The Comfort of Illusion
We have come to prefer the comfortable lie to the uncomfortable truth —Bill Moyers, Washington Post, September 1, 1991.
Why is President Bush popular? The answer is really quite simple. Americans prefer the comfort of illusion. Americans want to believe in myths and fairy tales. Logic is reserved for the most interesting characters of science fiction. The majority of Americans prefer to play make-believe. Politicians understand our collective need to be comfortable and play to that need.
Here are some myths that need to be challenged.
There is one God and He's on our side.
I apologize to the millions of caring Americans (including Bill Moyers) whose religious faith gives them both strength and courage but listening to apologists of Trent Lott point to his religious faith as they absolve him of his sins has sent me into a rant. Like Trent, I believe that Christianity and other monotheistic religions should be taught in public schools. Unlike Trent, I would combine them with a curriculum including Greek and Native American mythology. I loved Greek mythology and I am sure that kids would love to be taught Judeo-Christian mythology as well. Mythology that explains creation—along with countless stories of temptation, murder, sex, and violence—should keep the kids awake in class.
Understandably, in a time wherein the physical world has constantly revealed more and more of itself, we have chosen to believe in myths to explain what we can not comprehend.

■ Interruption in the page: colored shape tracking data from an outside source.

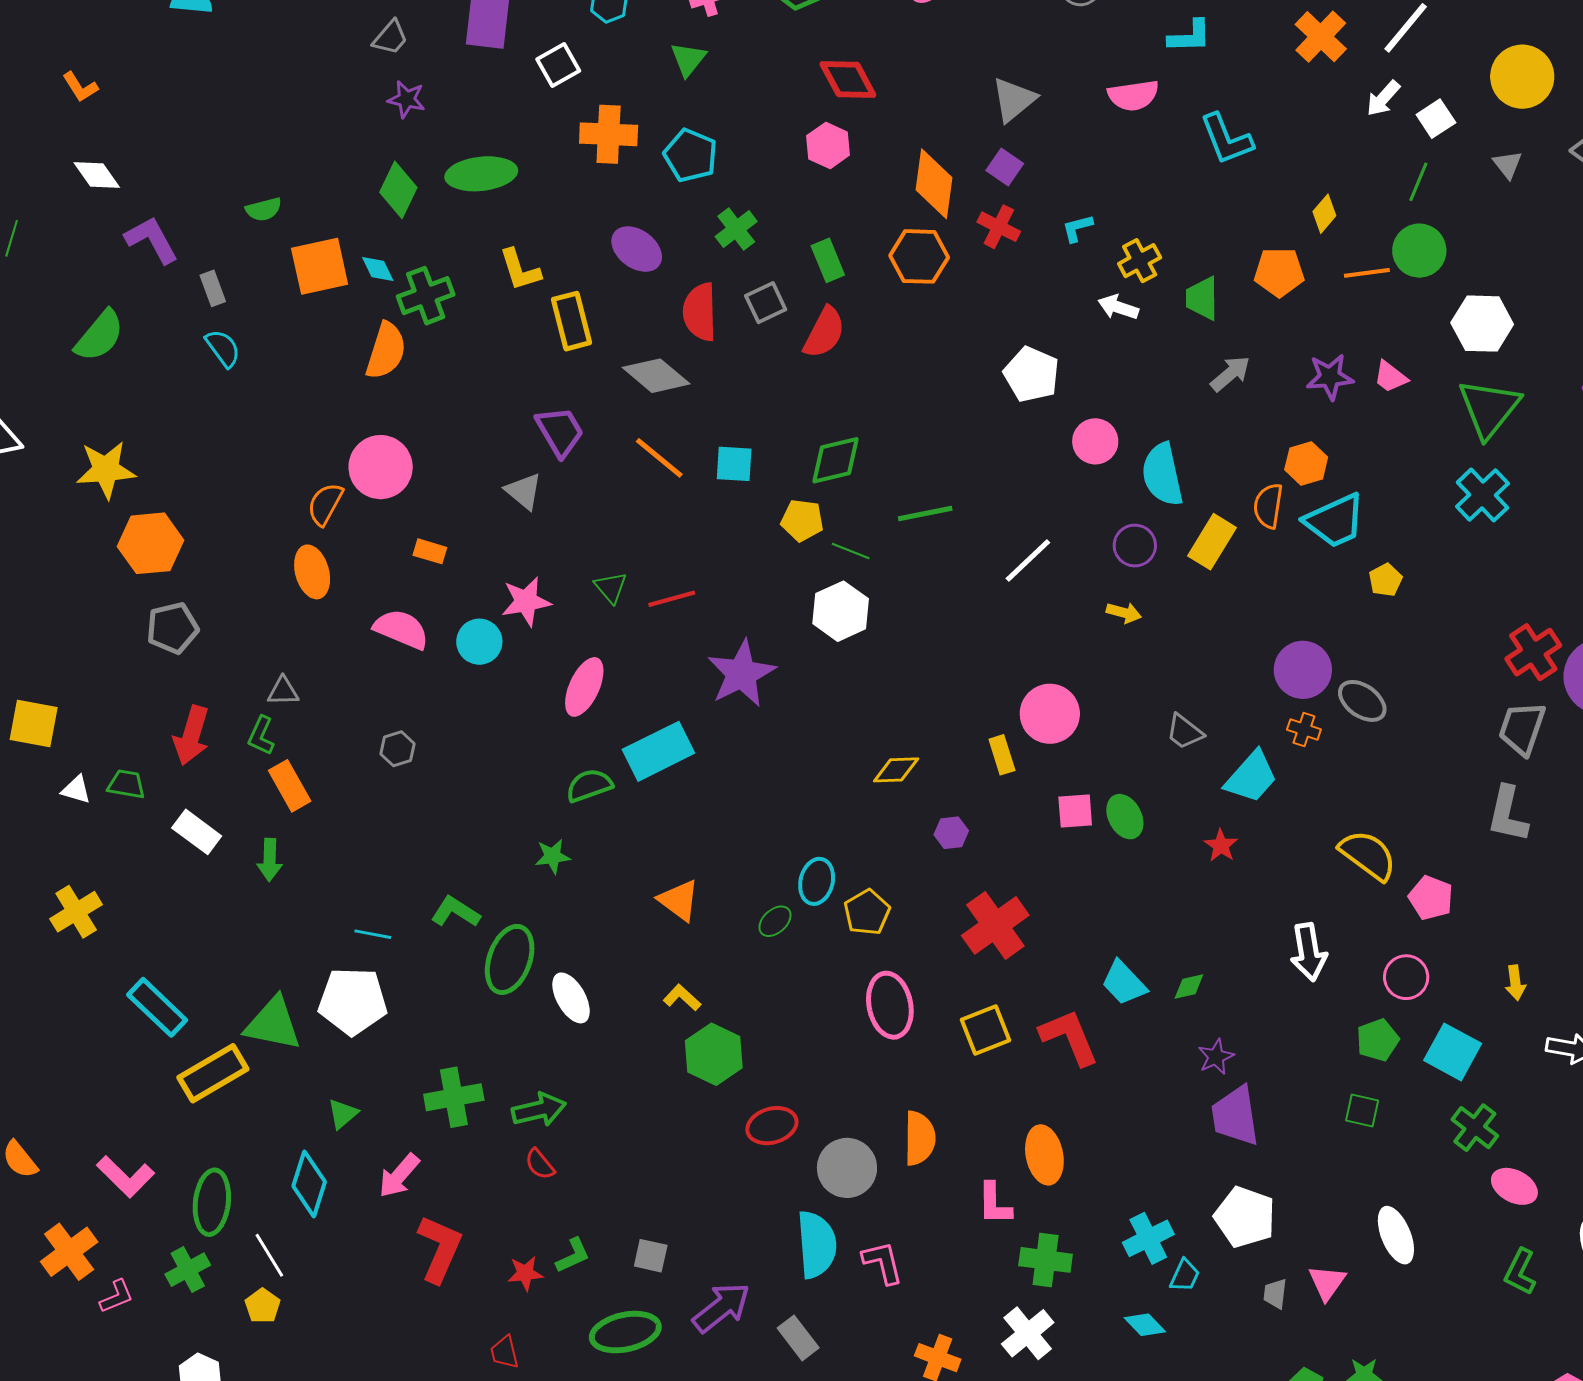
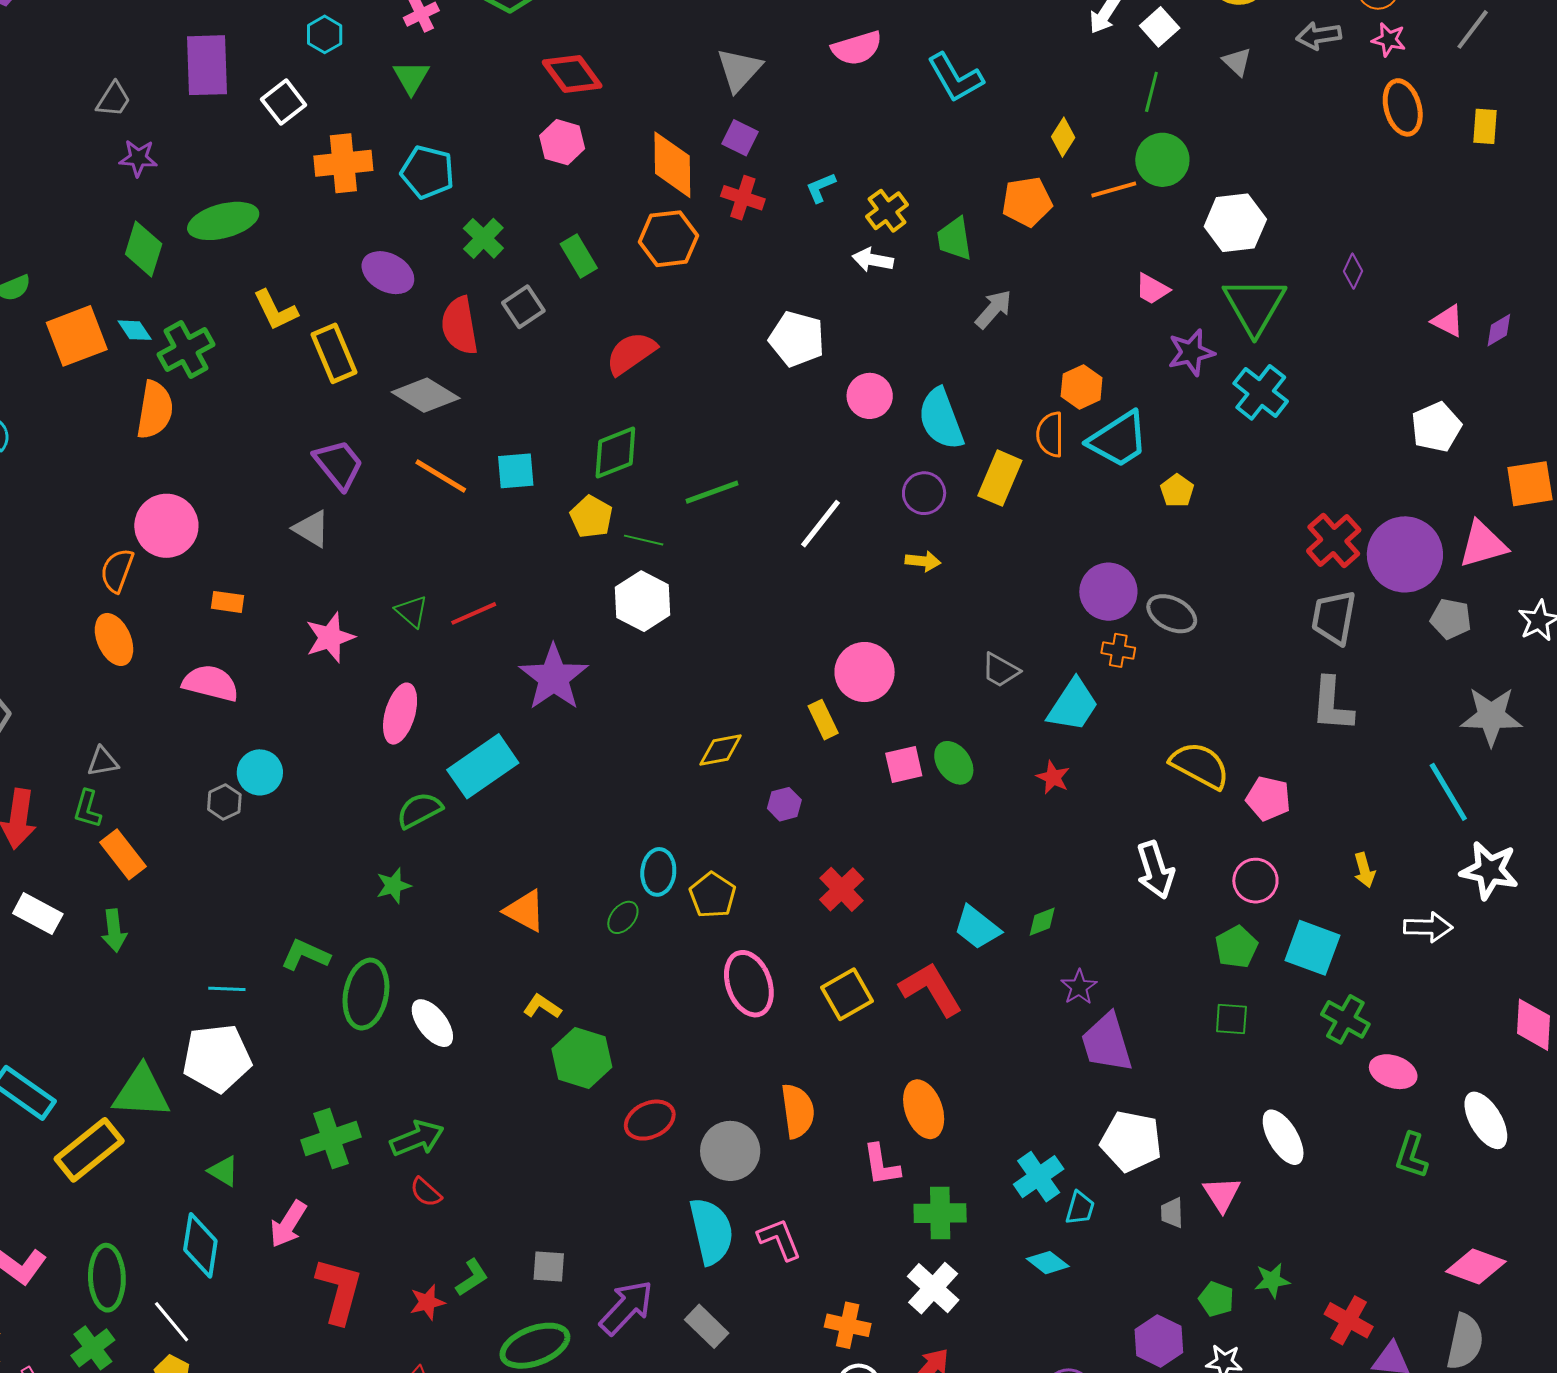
red semicircle: (824, 333) -> (631, 353), moved, turned -144
purple star: (1330, 377) -> (1191, 352), moved
yellow pentagon: (802, 520) -> (591, 517), turned 30
cyan circle: (479, 642) -> (260, 772), moved
red cross: (995, 925) -> (842, 889), size x0.7
green triangle: (343, 1114) -> (223, 1171), turned -40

We have evolved from worshipping the sustenance of life, to multiple heavenly gods with human bodies and animal heads, to the one real god who made us in his image. My favorite myth is that God made man in his image. It tells us so much about our social development. We are egotists. Not only did our individual genetic material beat 40 million other sperm cells to fertilize that lucky egg, but we also won the God's-favorite-country lottery over 94% of the world's population. We've got God on our side and he's grrrrrrrrreat!
Of course, logic dictates that we made God in our own image. Based on facts and logic, the religious beliefs of many Americans would qualify them as real-life cast members for Milos Forman's One Flew Over the Cuckoo's Nest or Frederick Wiseman's Titicut Follies. George Carlin, whose rant on religion should be in the hall-of-fame of comedy, can speak sensibly about God and religion because he is a comedian. Politicians need to keep telling the comfortable lie.
The United States is intervening in the Middle East to promote democracy and to protect homeland security.
One could be deaf, dumb, and blind and yet comprehend the truth that the United States is intervening in Afghanistan and Iraq to control vast amounts of oil reserves. Oil is why the Soviets invaded Afghanistan and why the United States originally supported the Mujehedeen rebels and their campaign to destroy the oil pipelines that the Soviets attempted to build. Iraq has the second largest oil reserves in the world. The United States has approximately 6% of the world's population and consumes over 20% of the world's oil. We are in Afghanistan for the same reasons the Soviets were; September 11 just gave us a better pretext for invasion than Soviet marketing ever could. Then again, is it not our religous destiny to return to the Tigris and Euphrates Rivers?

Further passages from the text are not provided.